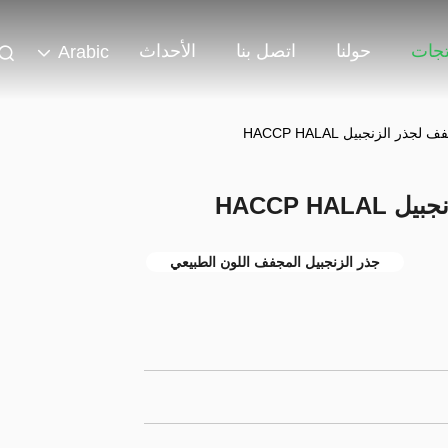
تجات
حولنا
اتصل بنا
الأحداث
Arabic
ذر الزنجبيل HACCP HALAL
HACCP H
جذر الزنجبيل المجفف اللون الطبيعي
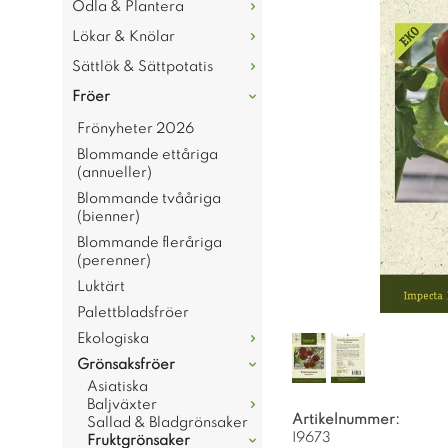
Odla & Plantera
Lökar & Knölar
Sättlök & Sättpotatis
Fröer
Frönyheter 2026
Blommande ettåriga
(annueller)
Blommande tvååriga
(bienner)
Blommande fleråriga
(perenner)
Luktärt
Palettbladsfröer
Ekologiska
Grönsaksfröer
Asiatiska
Baljväxter
Artikelnummer:
Sallad & Bladgrönsaker
I9673
Fruktgrönsaker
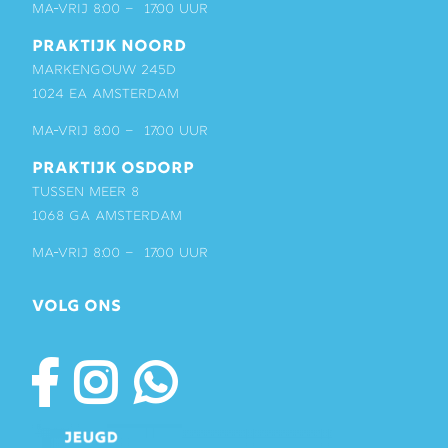
ma-vrij 8:00 – 17:00 uur
PRAKTIJK NOORD
Markengouw 245D
1024 EA Amsterdam
ma-vrij 8:00 – 17:00 uur
PRAKTIJK OSDORP
Tussen Meer 8
1068 GA Amsterdam
ma-vrij 8:00 – 17:00 uur
VOLG ONS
______
▶ _What to work on_:
Show every line of the material above in which "Blommande" is present.

▶ _Solution below_:
Blommande ettåriga
Blommande tvååriga
Blommande fleråriga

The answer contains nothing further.